Work order: From the records below, state how many lines include the word "detik", giving only that number.

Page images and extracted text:
Segment Open

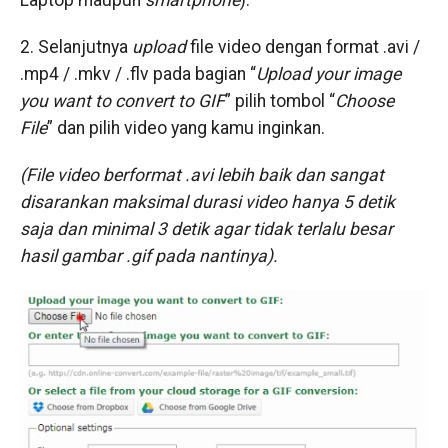
Laptop maupun
smartphone
).
2. Selanjutnya
upload
file video dengan format .avi /
.mp4 / .mkv / .flv pada bagian “
Upload your image
you want to convert to GIF
” pilih tombol “
Choose
File
” dan pilih video yang kamu inginkan.
(File video berformat .avi lebih baik dan sangat
disarankan maksimal durasi video hanya 5 detik
saja dan minimal 3 detik agar tidak terlalu besar
hasil gambar .gif pada nantinya).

Segment Closed

Output of the task: 2